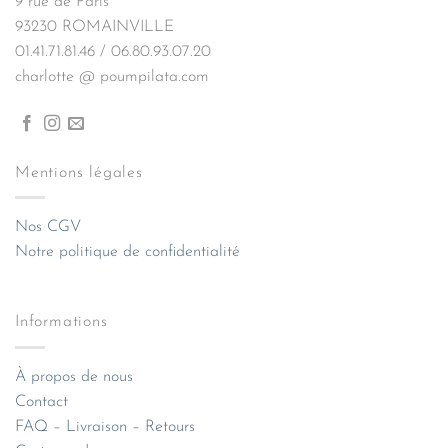
9 rue de Paris
93230 ROMAINVILLE
01.41.71.81.46 / 06.80.93.07.20
charlotte @ poumpilata.com
Mentions légales
Nos CGV
Notre politique de confidentialité
Informations
À propos de nous
Contact
FAQ – Livraison – Retours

-- WHAT IS REQUIRED --
Give an exact copy of the lines from the one with "Mentions légales" through the end of the entries, both ends included.

-- TASK SOLUTION --
Mentions légales
Nos CGV
Notre politique de confidentialité
Informations
À propos de nous
Contact
FAQ – Livraison – Retours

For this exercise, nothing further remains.